“No one would ever want to join the Dead Kids Club – the dues are a price too high to pay.”
Full disclosure: I received this book for free from the author as part of a book exchange. While that might have gotten me to start reading this book, that's not why I finished.
They say the worst pain a person can face is the death of their child, and I believe that’s probably true. After the sudden and senseless death of their son, two parents fall into despair. Nothing matters – jobs, housing, eating well, friendships – who cares? The life they were building was for their son Nick. Now that he’s gone, what does it matter?

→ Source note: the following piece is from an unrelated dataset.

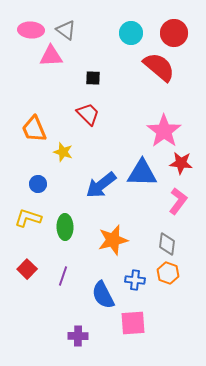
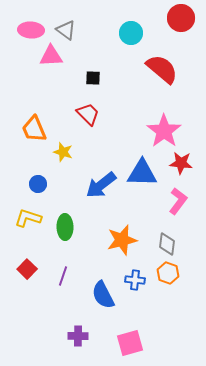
red circle: moved 7 px right, 15 px up
red semicircle: moved 3 px right, 2 px down
orange star: moved 9 px right
pink square: moved 3 px left, 20 px down; rotated 12 degrees counterclockwise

But not so is the life of the man who killed their son. He still lives, still drinks and drives, still parties. For now.
With nothing to lose and an ounce of reprieve to gain, these parents pursue revenge. But it won’t work if they lose their lives in prison too. In order to reach their goals, they must get away with it. So, in order to appear normal and innocent, they reconstruct their lives and do what normal grieving couples do when they are trying to get better: they join a support group.

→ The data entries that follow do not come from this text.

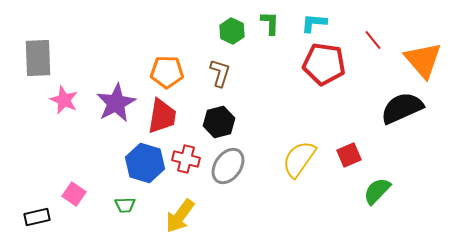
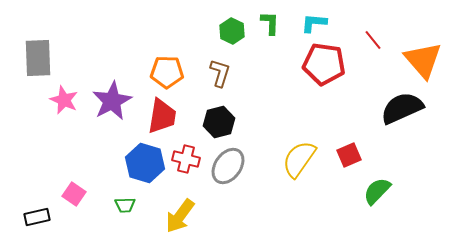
purple star: moved 4 px left, 2 px up
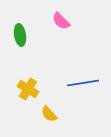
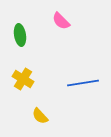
yellow cross: moved 5 px left, 10 px up
yellow semicircle: moved 9 px left, 2 px down
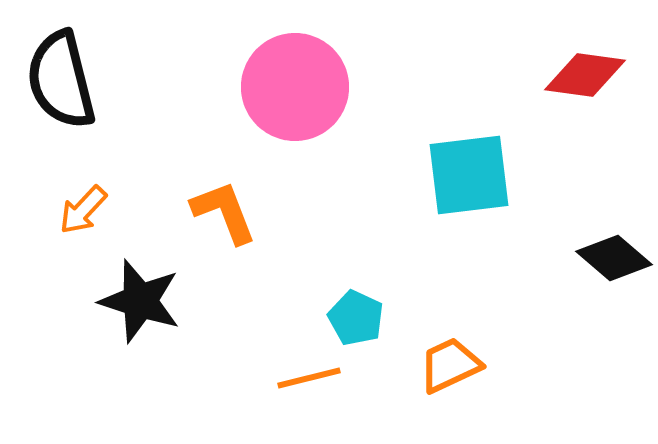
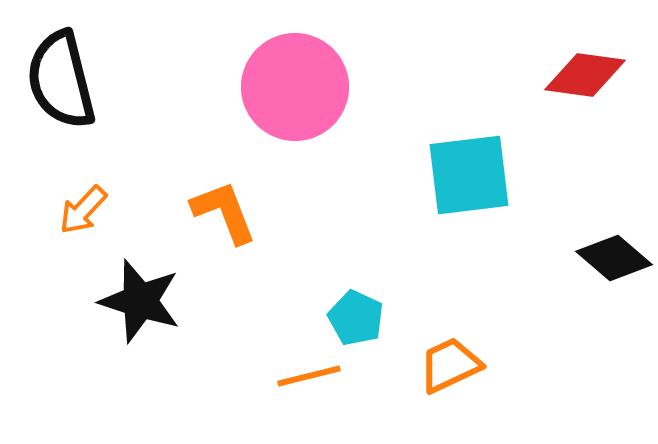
orange line: moved 2 px up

The group speaks of finding love once more, and of pursuing life beyond their traumas, but just below the surface of each well-meaning member is well of bitterness. Injustice abounds and so does the need for vengeance. But, at least, the newest members have a new sense of purpose. Now they’ll just need to decide if an icepick would work better than poison.
I liked this book. A lot. About 75% of the way through, I had to take a moment and message the author about how much I was enjoying it! The characters are well-developed, their motives understandable yet horrific at the same time, and I felt their emotions as they journeyed through this unspeakable pain. In fact, I had to go check on my own son a few times just to make sure he was still OK.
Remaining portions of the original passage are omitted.